Saved entries:

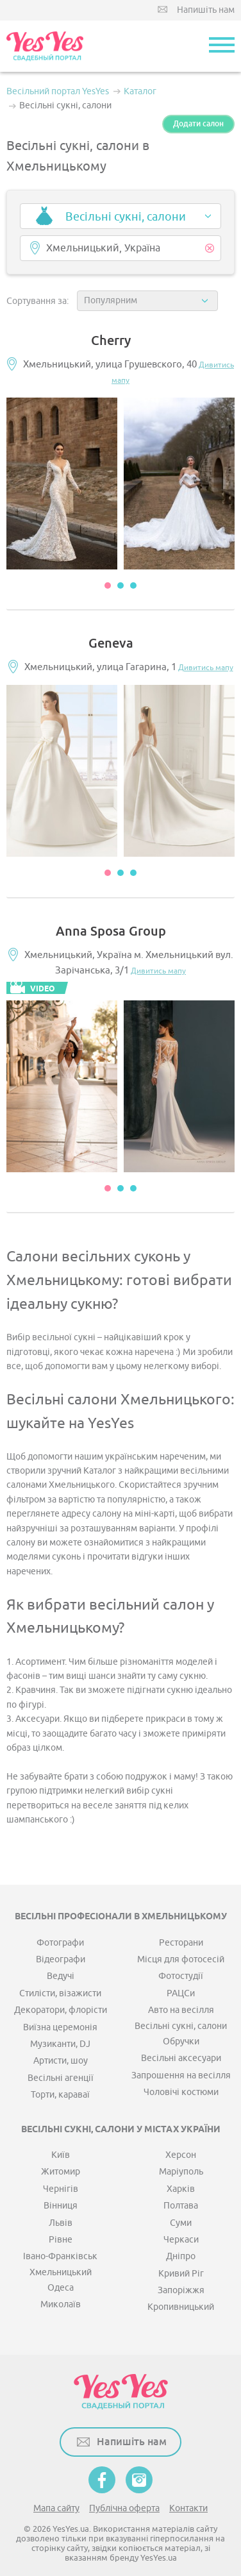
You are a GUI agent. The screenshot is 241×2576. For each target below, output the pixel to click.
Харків (181, 2189)
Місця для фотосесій (180, 1959)
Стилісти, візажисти (60, 1993)
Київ (60, 2155)
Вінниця (61, 2205)
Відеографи (60, 1959)
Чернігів (60, 2189)
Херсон (180, 2155)
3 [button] (133, 585)
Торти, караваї (60, 2094)
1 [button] (107, 585)
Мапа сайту (56, 2508)
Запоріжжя (181, 2290)
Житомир (60, 2171)
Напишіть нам (206, 9)
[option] (61, 483)
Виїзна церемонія (60, 2027)
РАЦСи (181, 1993)
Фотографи (60, 1942)
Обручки (181, 2041)
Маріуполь (181, 2171)
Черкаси (181, 2239)
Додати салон (198, 124)
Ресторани (181, 1942)
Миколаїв (60, 2304)
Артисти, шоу (60, 2060)
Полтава (180, 2205)
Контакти (188, 2508)
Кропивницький (180, 2307)
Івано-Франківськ (60, 2256)
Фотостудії (180, 1976)
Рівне (60, 2239)
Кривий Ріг (181, 2273)
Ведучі (60, 1976)
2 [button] (120, 585)
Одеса (60, 2287)
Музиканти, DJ (60, 2044)
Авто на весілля (181, 2010)
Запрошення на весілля (181, 2075)
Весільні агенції (61, 2078)
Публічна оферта (124, 2508)
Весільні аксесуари (181, 2058)
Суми (181, 2223)
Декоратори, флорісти (60, 2010)
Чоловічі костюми (181, 2092)
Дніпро (180, 2256)
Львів (60, 2223)
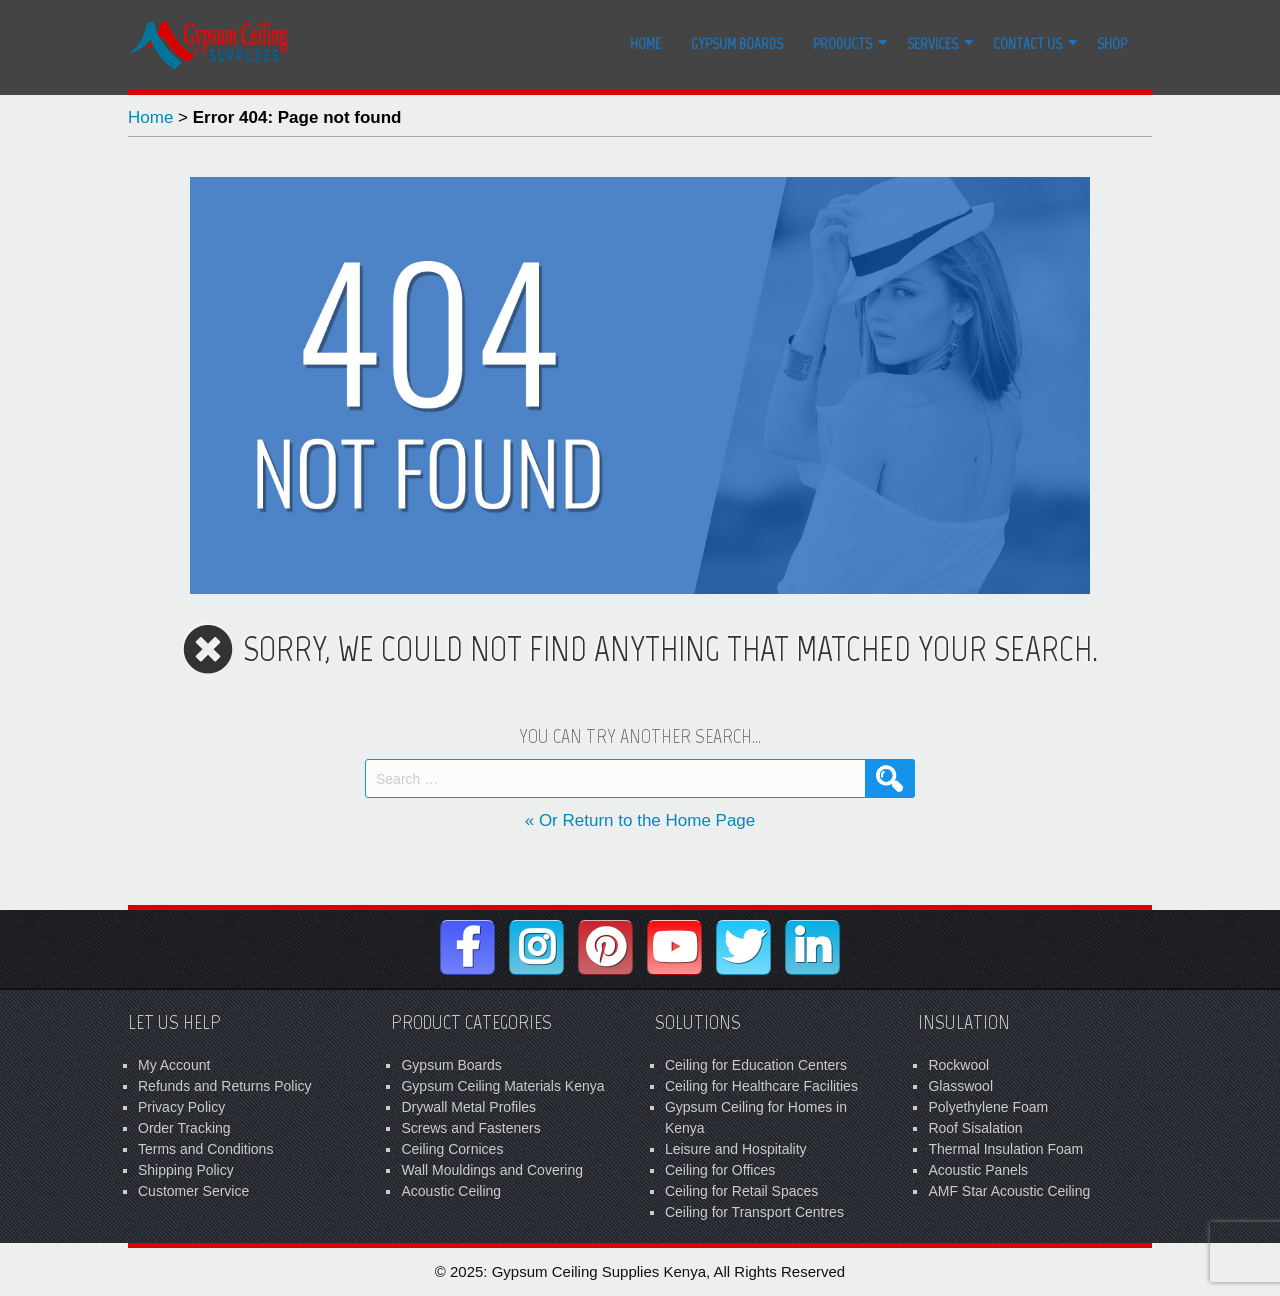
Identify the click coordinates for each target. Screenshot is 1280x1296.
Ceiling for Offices (720, 1170)
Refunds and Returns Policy (225, 1086)
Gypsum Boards (737, 44)
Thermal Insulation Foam (1005, 1149)
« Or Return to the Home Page (640, 820)
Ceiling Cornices (452, 1149)
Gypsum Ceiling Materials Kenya (502, 1086)
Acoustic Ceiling (451, 1191)
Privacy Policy (181, 1107)
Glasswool (960, 1086)
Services (932, 44)
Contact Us (1027, 44)
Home (645, 44)
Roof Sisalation (975, 1128)
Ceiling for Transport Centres (754, 1212)
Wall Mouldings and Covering (492, 1170)
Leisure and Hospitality (736, 1149)
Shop (1112, 44)
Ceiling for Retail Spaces (741, 1191)
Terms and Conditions (205, 1149)
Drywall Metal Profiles (468, 1107)
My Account (174, 1065)
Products (842, 44)
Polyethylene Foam (988, 1107)
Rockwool (958, 1065)
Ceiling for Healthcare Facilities (761, 1086)
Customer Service (193, 1191)
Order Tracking (184, 1128)
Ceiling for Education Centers (756, 1065)
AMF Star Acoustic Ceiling (1009, 1191)
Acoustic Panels (978, 1170)
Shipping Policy (186, 1170)
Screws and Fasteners (470, 1128)
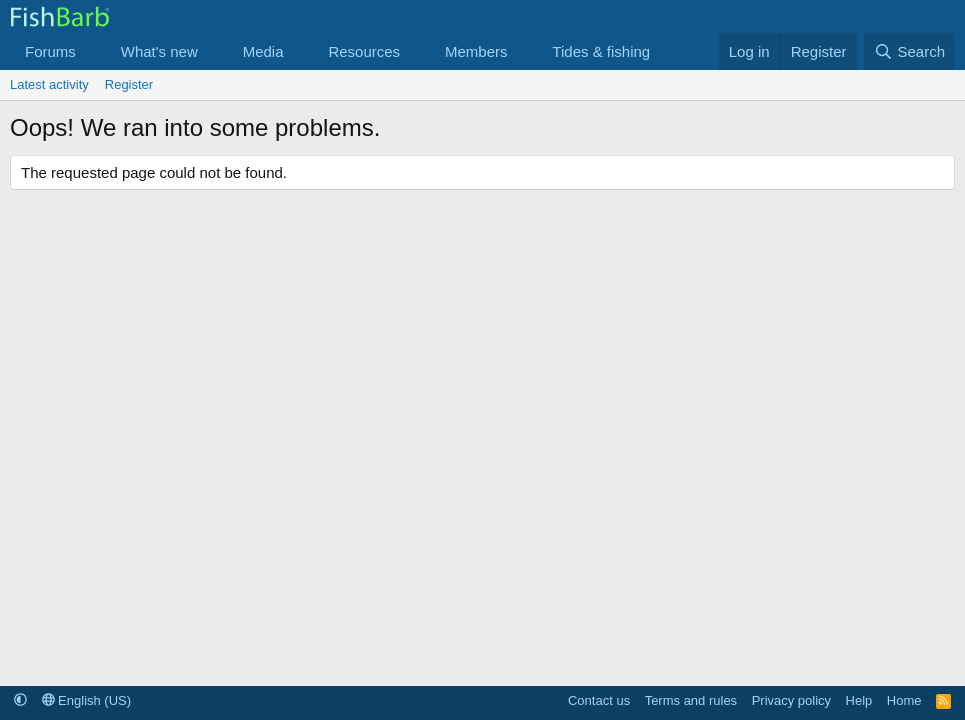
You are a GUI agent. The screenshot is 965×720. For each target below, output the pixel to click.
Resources (364, 51)
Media (263, 51)
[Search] (909, 51)
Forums (50, 51)
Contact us (599, 700)
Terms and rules (691, 700)
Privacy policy (791, 700)
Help (859, 700)
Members (476, 51)
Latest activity (49, 84)
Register (129, 84)
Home (904, 700)
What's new (159, 51)
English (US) (87, 700)
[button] (92, 51)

- Exercise -
Please repeat every record exactly as it stands, leaving out any pictures.

- Result of the task -
You are a GUI agent. The screenshot is 241×2576. For each target below, output the pixel to click.
Харків (181, 2189)
Місця для фотосесій (180, 1959)
Стилісти, візажисти (60, 1993)
Київ (60, 2155)
Вінниця (61, 2205)
Відеографи (60, 1959)
Чернігів (60, 2189)
Херсон (180, 2155)
3 [button] (133, 585)
Торти, караваї (60, 2094)
1 [button] (107, 585)
Мапа сайту (56, 2508)
Запоріжжя (181, 2290)
Житомир (60, 2171)
Напишіть нам (206, 9)
[option] (61, 483)
Виїзна церемонія (60, 2027)
РАЦСи (181, 1993)
Фотографи (60, 1942)
Обручки (181, 2041)
Маріуполь (181, 2171)
Черкаси (181, 2239)
Додати салон (198, 124)
Ресторани (181, 1942)
Миколаїв (60, 2304)
Артисти, шоу (60, 2060)
Полтава (180, 2205)
Контакти (188, 2508)
Кропивницький (180, 2307)
Івано-Франківськ (60, 2256)
Фотостудії (180, 1976)
Рівне (60, 2239)
Кривий Ріг (181, 2273)
Ведучі (60, 1976)
2 [button] (120, 585)
Одеса (60, 2287)
Музиканти, DJ (60, 2044)
Авто на весілля (181, 2010)
Запрошення на весілля (181, 2075)
Весільні агенції (61, 2078)
Публічна оферта (124, 2508)
Весільні аксесуари (181, 2058)
Суми (181, 2223)
Декоратори, флорісти (60, 2010)
Чоловічі костюми (181, 2092)
Дніпро (180, 2256)
Львів (60, 2223)
Identify the click coordinates for each target. Screenshot is 1280x1296.
Ceiling for Offices (720, 1170)
Refunds and Returns Policy (225, 1086)
Gypsum Boards (737, 44)
Thermal Insulation Foam (1005, 1149)
« Or Return to the Home Page (640, 820)
Ceiling Cornices (452, 1149)
Gypsum Ceiling Materials Kenya (502, 1086)
Acoustic Ceiling (451, 1191)
Privacy Policy (181, 1107)
Glasswool (960, 1086)
Services (932, 44)
Contact Us (1027, 44)
Home (645, 44)
Roof Sisalation (975, 1128)
Ceiling for Transport Centres (754, 1212)
Wall Mouldings and Covering (492, 1170)
Leisure and Hospitality (736, 1149)
Shop (1112, 44)
Ceiling for Retail Spaces (741, 1191)
Terms and Conditions (205, 1149)
Drywall Metal Profiles (468, 1107)
My Account (174, 1065)
Products (842, 44)
Polyethylene Foam (988, 1107)
Rockwool (958, 1065)
Ceiling for Healthcare Facilities (761, 1086)
Customer Service (193, 1191)
Order Tracking (184, 1128)
Ceiling for Education Centers (756, 1065)
AMF Star Acoustic Ceiling (1009, 1191)
Acoustic Panels (978, 1170)
Shipping Policy (186, 1170)
Screws and Fasteners (470, 1128)
You are a GUI agent. The screenshot is 965×720. For each target below, output the pixel to click.
Resources (364, 51)
Media (263, 51)
[Search] (909, 51)
Forums (50, 51)
Contact us (599, 700)
Terms and rules (691, 700)
Privacy policy (791, 700)
Help (859, 700)
Members (476, 51)
Latest activity (49, 84)
Register (129, 84)
Home (904, 700)
What's new (159, 51)
English (US) (87, 700)
[button] (92, 51)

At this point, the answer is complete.